Likewise in Sri Lanka too, military cooperation is likely to be discussed. In his phone conversation with President Rakapaksa on March 29, President Xi Jinping had said that “China attaches great importance to the development of bilateral ties, and stands ready to work with Sri Lanka to determine the strategic direction and achieve steady growth of the relationship.”
There was no mention of military cooperation in Xi’s remarks, but the use of the term “strategic direction” is noteworthy in the context of the US and Indian interest in recruiting Sri Lanka as a partner in their ventures to safeguard their maritime security interests against alleged Chinese expansionism in the Indian Ocean Region. Sri Lanka is already a part of the India-inspired Indian Ocean Maritime Domain Awareness Structure. The Secretariat for this is located in Colombo.
However, China has a long way to go before it can claim to have achieved a credible presence in Sri Lanka and the Indian Ocean Region (IOR). Its naval reach is still short of the requirement in the IOR, which is still dominated by the US and India. But at the same time, China has a pressing need to safeguard its ships plying on the East-West route which lies just south of Sri Lanka. Its efforts to get a foothold in Sri Lanka will thus continue.
But progress in this sphere will necessarily be incremental as alarm bells will started ringing in India the moment Colombo talks of military cooperation with China. India, which considers Sri Lanka as being within its legitimate strategic ambit, got alarmed in 2014 when President Xi Jinping’s visit to Colombo almost coincided with the secret visit of a Chinese submarine to Colombo port.

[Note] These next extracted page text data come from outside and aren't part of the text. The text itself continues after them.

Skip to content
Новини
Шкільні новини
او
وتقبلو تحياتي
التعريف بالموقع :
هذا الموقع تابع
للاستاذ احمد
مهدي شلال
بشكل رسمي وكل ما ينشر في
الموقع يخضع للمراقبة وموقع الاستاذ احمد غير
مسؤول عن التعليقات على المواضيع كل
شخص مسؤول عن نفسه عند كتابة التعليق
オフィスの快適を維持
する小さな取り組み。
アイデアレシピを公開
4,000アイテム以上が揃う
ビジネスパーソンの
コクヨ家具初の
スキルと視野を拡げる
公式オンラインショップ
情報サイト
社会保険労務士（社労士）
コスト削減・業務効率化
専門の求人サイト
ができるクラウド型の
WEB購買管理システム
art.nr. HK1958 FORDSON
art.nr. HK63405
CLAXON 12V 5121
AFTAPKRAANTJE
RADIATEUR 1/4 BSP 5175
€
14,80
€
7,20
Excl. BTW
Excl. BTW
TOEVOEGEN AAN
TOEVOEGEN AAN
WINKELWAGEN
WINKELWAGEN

The US-based Sri Lankan expert, Nilanthi Samaranayake argues in a special report for the United States Institute of Peace, that South Asian leaders are well aware of the Indian military’s operational reach into their countries—whether invited or uninvited. As a result of their fundamentally asymmetric relationship with India, South Asian countries do not have the political will or capability to meaningfully cross this rising power. This includes providing military basing access to China, Samaranayake warned..
More recently, India objected to the Sri Lankan government’s giving a Chinese company the contract to build three small power plants on some islands in North Lanka located very near Indian shores across the Palk Strait. The Lankan government had to keep that project in abeyance.